[JHPCE] repeated fastqc failure on trimmed paired data

gpertea commented 1 year ago

Running in /dcs04/lieber/lieber_jhshin/RNAseq_LIBD4020/spqz/p2_n443 - see the SPEAQeasy.log there. I tried resuming this a few times but I couldn't figure out why I keep getting this error in this sample R23587 :

Approx 95% complete for R23587_trimmed_paired_2.fastq
cp: cannot stat 'R23587_unpaired.fastq_trimmed_paired_1_fastqc/summary.txt': No such file or directory
cp: cannot stat 'R23587_unpaired.fastq_trimmed_paired_1_fastqc/fastqc_data.txt': No such file or directory

Work dir:
  /dcs04/lieber/lieber_jhshin/RNAseq_LIBD4020/spqz/p2_n443/wrk/f8/2b16a7d8c0878f212b19f5039e8a47

There are no such R23587_unpaired* entries in that working directory, only paired ones, so I don't get the meaning of the error (I guess it's possible that after trimming the full pairing is maintained, so I hope the script took that possibility into account and should not error out like this).

Nick-Eagles commented 1 year ago

Hey, it's not obvious to me on the surface why this would happen, and I don't have permissions to view anything under /dcs04/lieber/lieber_jhshin/RNAseq_LIBD4020/spqz/p2_n443. I'm not sure the best way to grant permissions here so I can take a look, though I'd likely just need to see SPEAQeasy_output.log, and the working directories for this process (QualityTrimmed) and maybe Trimming for this sample.

gpertea commented 1 year ago

Ah, forgot about the restrictive permissions for that group (sequencing core limitation).

I copied that directory tree (except any temp fastq file for other samples but R23587), in this directory: /dcs04/lieber/lcolladotor/dbDev_LIBD001/spqz_p2_dbg/ I also put the original FASTQ for that sample, just in case, under the fastq_R23587 directory there. Thank you for looking into this.

Nick-Eagles commented 1 year ago

There's a couple things here that are really strange. The process "tag" for QualityTrimmed for that sample is R23587_unpaired.fastq, and I'm fairly certain that the get_prefix function can't return a value like that (_unpaired should get removed). Also, this line should catch bad prefixes like R23587_unpaired.fastq. Is your SPEAQeasy fairly recent? It also doesn't make sense how a file containing R23587_unpaired.fastq anywhere in its name could end up in the channel for QualityTrimmed inputs based on that glob.

Next, I can't think of any possible explanation for how R23587_unpaired.fastq was calculated as the prefix here, given that, as you mentioned, only R23587_trimmed_paired* files exist in the working directory.
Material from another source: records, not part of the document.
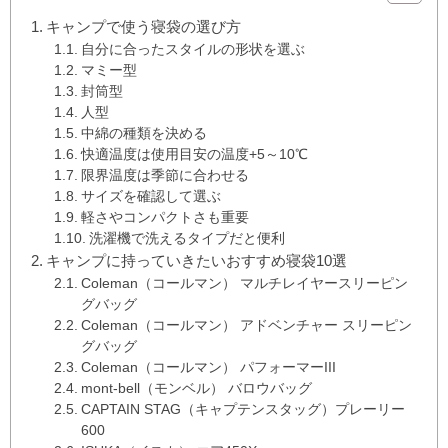
キャンプで使う寝袋の選び方
自分に合ったスタイルの形状を選ぶ
マミー型
封筒型
人型
中綿の種類を決める
快適温度は使用目安の温度+5～10℃
限界温度は季節に合わせる
サイズを確認して選ぶ
軽さやコンパクトさも重要
洗濯機で洗えるタイプだと便利
キャンプに持っていきたいおすすめ寝袋10選
Coleman（コールマン） マルチレイヤースリーピン
グバッグ
Coleman（コールマン） アドベンチャー スリーピン
グバッグ
Coleman（コールマン） パフォーマーIII
mont-bell（モンベル） バロウバッグ
CAPTAIN STAG（キャプテンスタッグ）プレーリー
600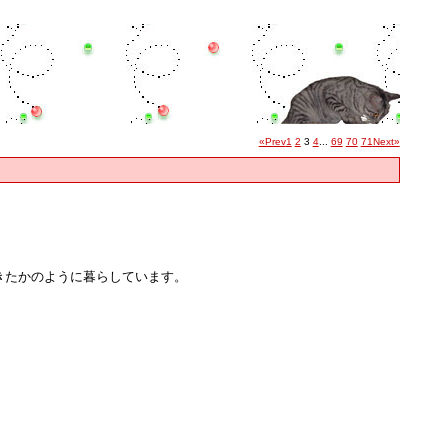
«Prev
1
2
3
4
...
69
70
71
Next»
きたかのように暮らしています。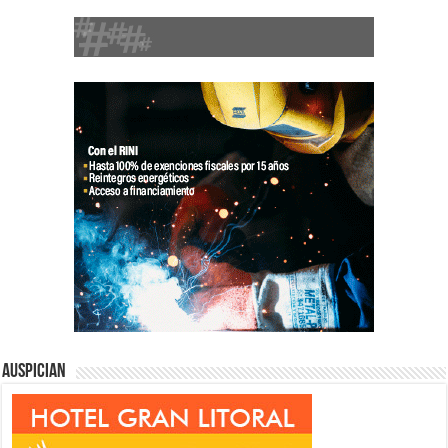
Auspician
It looks like I made note a couple years ago of running into this type of issue, but in that case, a totally different sample ID was used than the files in the working directory! If I recall correctly, I simply resumed the pipeline and the error vanished. Rarely, I do encounter a problem like that, where I suspect a bug in Nextflow itself might be the cause. I suppose that's not a helpful answer, though, if you've tried resuming a few times.

I'm really getting the feeling that this is a Nextflow bug. While I would recommend trying a newer version of Nextflow, I'm not sure resuming will work. Another hack could even be to delete the work directory (/dcs04/lieber/lieber_jhshin/RNAseq_LIBD4020/spqz/p2_n443/wrk/8e/1af402136c02977c3ceef2aecc4bce) for Trimming for that problematic sample, to see if somehow re-running trimming and recalculating the input channel to QualityUntrimmed resets things.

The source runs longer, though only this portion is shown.